Ten new planets discovered
London: An international team, including scientists from the University of Oxford, has discovered 10 new planets.
Amongst them is one orbiting a star perhaps only a few tens of million years old, twin Neptune-sized planets, and a rare Saturn-like world, a release by the University of Oxford said today.
The planets were detected using the CoRoT (Convection, Rotation and Transits) space telescope, operated by the French space agency CNES. It discovers planets outside our solar system , exoplanets, when they 'transit', that is pass in front of their stars.
Out of the ten new exoplanets (CoRoT-16b through to 24b and c) seven are hot Jupiters some of which are unusually dense and/or on unusually elongated orbits, and one is in orbit around an unusually young star.
The announcement also includes a planet slightly smaller than Saturn, and two Neptune-sized planets orbiting the same star.
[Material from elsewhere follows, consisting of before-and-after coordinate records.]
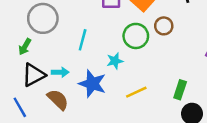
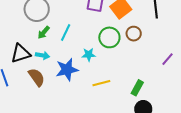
green arrow: (25, 47) -> (44, 32), moved
blue star: (92, 84) -> (67, 70), turned 30

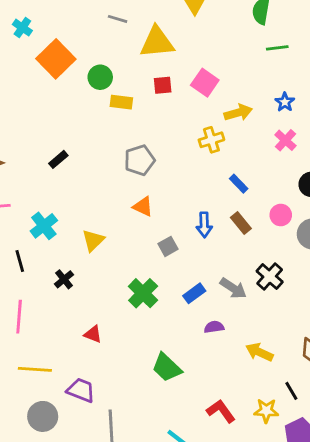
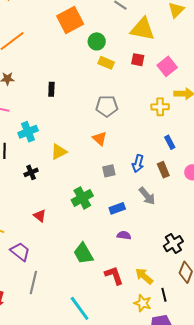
black rectangle: (58, 159) -> (51, 89), turned -64
black cross: (270, 277) -> (173, 244), moved
gray arrow: (233, 288) -> (147, 196), moved
yellow arrow: (259, 352) -> (144, 276), moved
red L-shape: (221, 411) -> (114, 275), moved

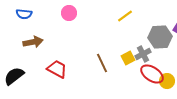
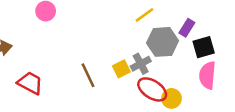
yellow line: (125, 16) -> (145, 15), moved

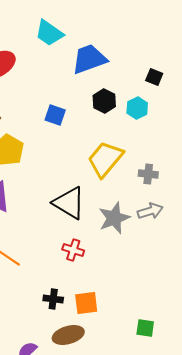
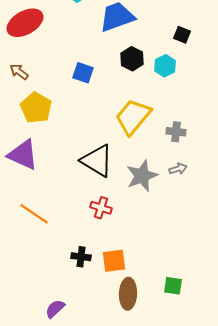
gray arrow: (150, 211) -> (178, 169), size x0.7
brown ellipse: (68, 335) -> (128, 294), moved, turned -72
Dr Suzanne Aigrain of Oxford University's Department of Physics, lead UK scientist for CoRoT, said: "CoRoT-18b is special because its star might be quite young. Finding planets around young stars is particularly interesting because planets evolve very fast initially, before settling into a much steadier pattern of evolution".
She added: "If we want to understand the conditions in which planets form, we need to catch them within the first few hundred million years.
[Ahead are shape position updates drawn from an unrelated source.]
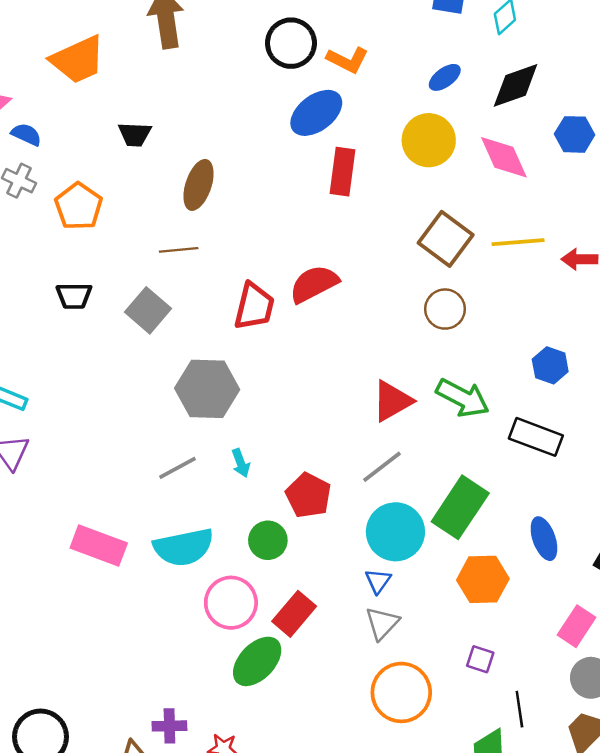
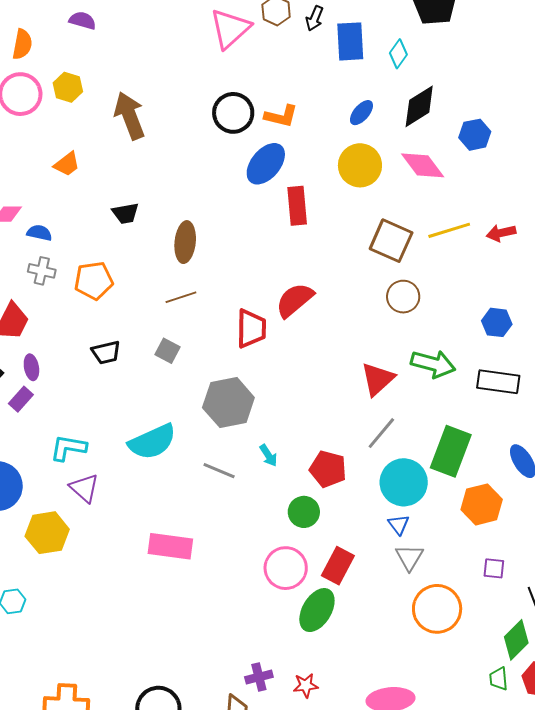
orange trapezoid: (78, 60) -> (67, 164), size x0.6
orange pentagon: (79, 206) -> (94, 281), turned -30
gray square: (148, 310) -> (167, 351), size x0.7
gray line: (177, 468) -> (219, 471), turned 64
cyan semicircle: (184, 547) -> (152, 442), moved

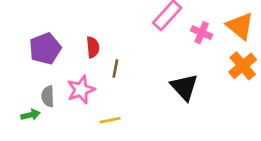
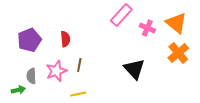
brown line: (115, 68) -> (79, 65), moved

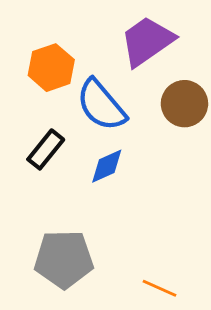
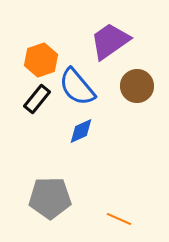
black rectangle: (46, 149) -> (37, 99), moved

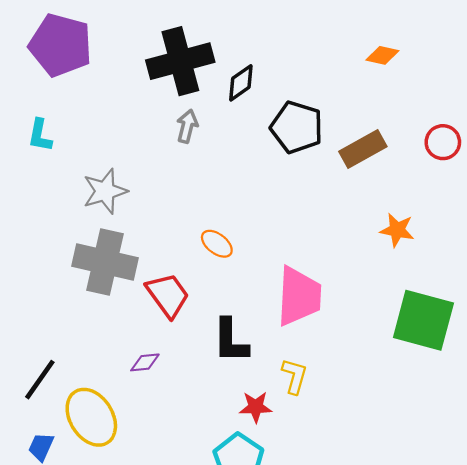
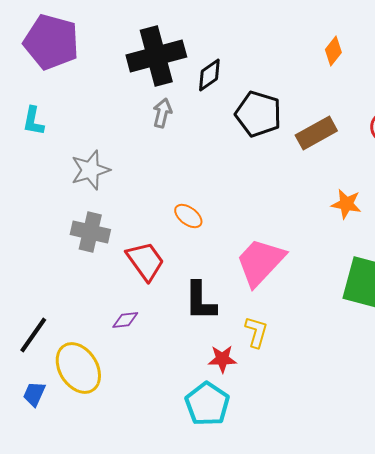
orange diamond: (382, 55) -> (333, 51), turned -64
gray cross: (105, 262) -> (90, 232), size x0.7
pink trapezoid: (299, 296) -> (260, 262), turned -140

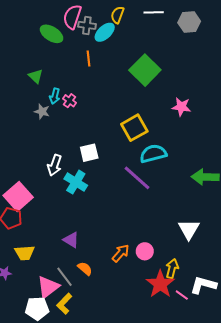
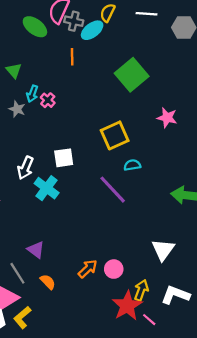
cyan semicircle: (153, 154) -> (132, 165), size x0.6
gray line: (65, 277) -> (17, 273), moved
white L-shape: (203, 285) -> (175, 295), moved

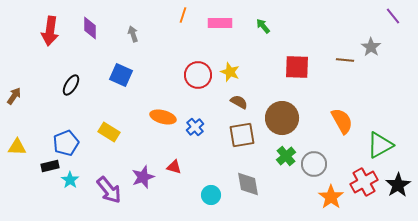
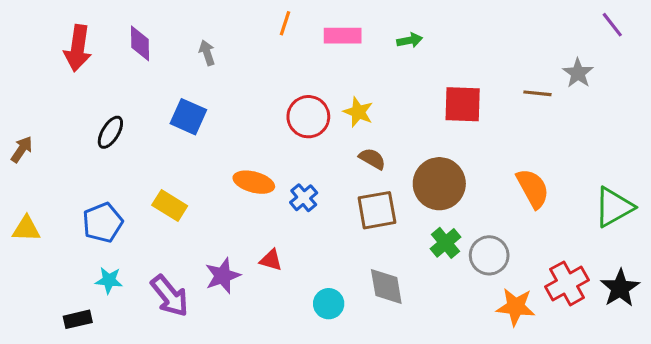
green arrow: (263, 26) -> (410, 40), turned 119
green triangle: (380, 145) -> (614, 207), moved
black rectangle: (50, 166) -> (78, 319), moved
cyan star: (70, 180) -> (109, 280), turned -30
orange star: (331, 197) -> (516, 307), turned -30

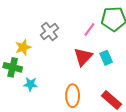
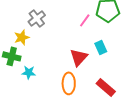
gray cross: (49, 32) -> (37, 18), moved
red triangle: (83, 57) -> (79, 57), moved

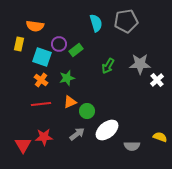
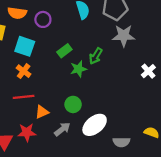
purple circle: (59, 44) -> (43, 19), moved
green rectangle: (76, 50) -> (64, 51), moved
gray star: (140, 64) -> (124, 36), moved
green star: (67, 78) -> (78, 69), moved
orange triangle: (70, 102) -> (42, 112), moved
"After that, the memory of the initial conditions is essentially lost. In the case of CoRoT-18, different ways of determining the age give different results, but it's possible that the star might be only a few tens of millions of years old.
If this is confirmed, then we could learn a lot about the formation and early evolution of hot gas giant planets by comparing the size of CoRoT-18b to the predictions of theoretical models."